-------- Supplied information

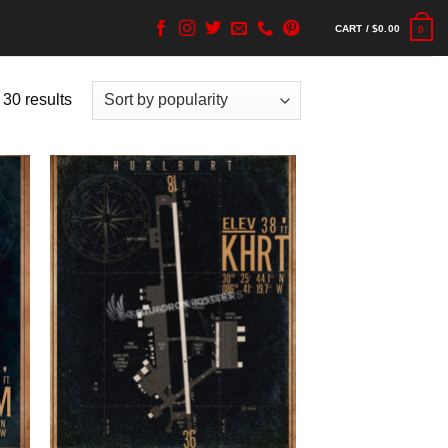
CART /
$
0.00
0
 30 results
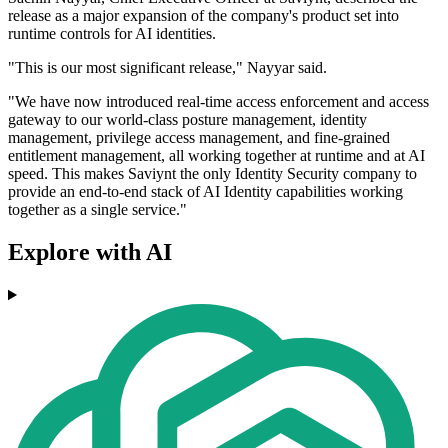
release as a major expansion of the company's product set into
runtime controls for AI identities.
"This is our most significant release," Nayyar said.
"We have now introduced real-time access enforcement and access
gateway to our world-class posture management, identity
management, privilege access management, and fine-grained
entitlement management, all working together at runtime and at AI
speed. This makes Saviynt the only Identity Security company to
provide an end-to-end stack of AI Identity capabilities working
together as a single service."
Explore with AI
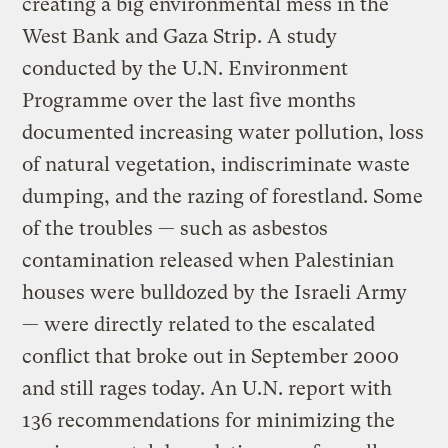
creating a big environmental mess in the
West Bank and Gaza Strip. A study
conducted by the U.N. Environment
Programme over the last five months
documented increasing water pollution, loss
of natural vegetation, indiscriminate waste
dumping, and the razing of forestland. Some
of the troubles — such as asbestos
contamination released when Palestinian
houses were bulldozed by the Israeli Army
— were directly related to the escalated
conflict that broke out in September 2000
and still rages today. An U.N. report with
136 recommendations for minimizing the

----------------

Where an image appears in the data, skip it, and return the rest verbatim.

• [Solution to this task]:
CART /
$
0.00
0
 30 results
release as a major expansion of the company's product set into
runtime controls for AI identities.
"This is our most significant release," Nayyar said.
"We have now introduced real-time access enforcement and access
gateway to our world-class posture management, identity
management, privilege access management, and fine-grained
entitlement management, all working together at runtime and at AI
speed. This makes Saviynt the only Identity Security company to
provide an end-to-end stack of AI Identity capabilities working
together as a single service."
Explore with AI
creating a big environmental mess in the
West Bank and Gaza Strip. A study
conducted by the U.N. Environment
Programme over the last five months
documented increasing water pollution, loss
of natural vegetation, indiscriminate waste
dumping, and the razing of forestland. Some
of the troubles — such as asbestos
contamination released when Palestinian
houses were bulldozed by the Israeli Army
— were directly related to the escalated
conflict that broke out in September 2000
and still rages today. An U.N. report with
136 recommendations for minimizing the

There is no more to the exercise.